→ INSTRUCTIONS TO FOLLOW: Scan the entries that follow for the word "slices", then report every line in which it appears.

(Collected data)
......

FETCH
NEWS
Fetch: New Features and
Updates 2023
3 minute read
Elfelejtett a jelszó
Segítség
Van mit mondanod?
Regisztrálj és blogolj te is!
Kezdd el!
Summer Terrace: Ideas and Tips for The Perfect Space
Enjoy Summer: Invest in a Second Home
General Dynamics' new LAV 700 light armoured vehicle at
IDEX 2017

......

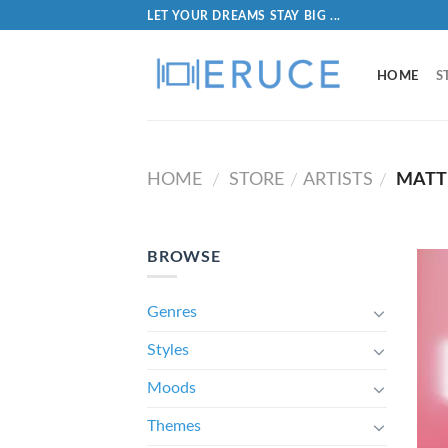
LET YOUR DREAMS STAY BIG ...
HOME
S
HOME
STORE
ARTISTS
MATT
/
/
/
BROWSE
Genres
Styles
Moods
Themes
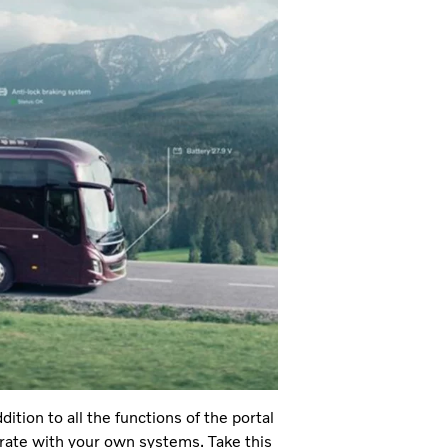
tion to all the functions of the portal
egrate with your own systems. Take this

......

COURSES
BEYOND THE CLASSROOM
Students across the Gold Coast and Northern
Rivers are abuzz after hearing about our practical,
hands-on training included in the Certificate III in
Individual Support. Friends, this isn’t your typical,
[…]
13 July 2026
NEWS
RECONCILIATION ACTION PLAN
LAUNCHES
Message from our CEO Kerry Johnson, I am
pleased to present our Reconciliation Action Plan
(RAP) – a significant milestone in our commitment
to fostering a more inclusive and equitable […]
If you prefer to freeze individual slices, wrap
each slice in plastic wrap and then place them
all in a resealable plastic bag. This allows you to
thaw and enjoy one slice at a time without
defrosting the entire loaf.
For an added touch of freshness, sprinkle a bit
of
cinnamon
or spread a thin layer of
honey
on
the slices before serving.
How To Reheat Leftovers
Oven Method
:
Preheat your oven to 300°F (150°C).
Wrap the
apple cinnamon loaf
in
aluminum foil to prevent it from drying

......

→ SOLUTION FOR THIS EXERCISE:
If you prefer to freeze individual slices, wrap
the slices before serving.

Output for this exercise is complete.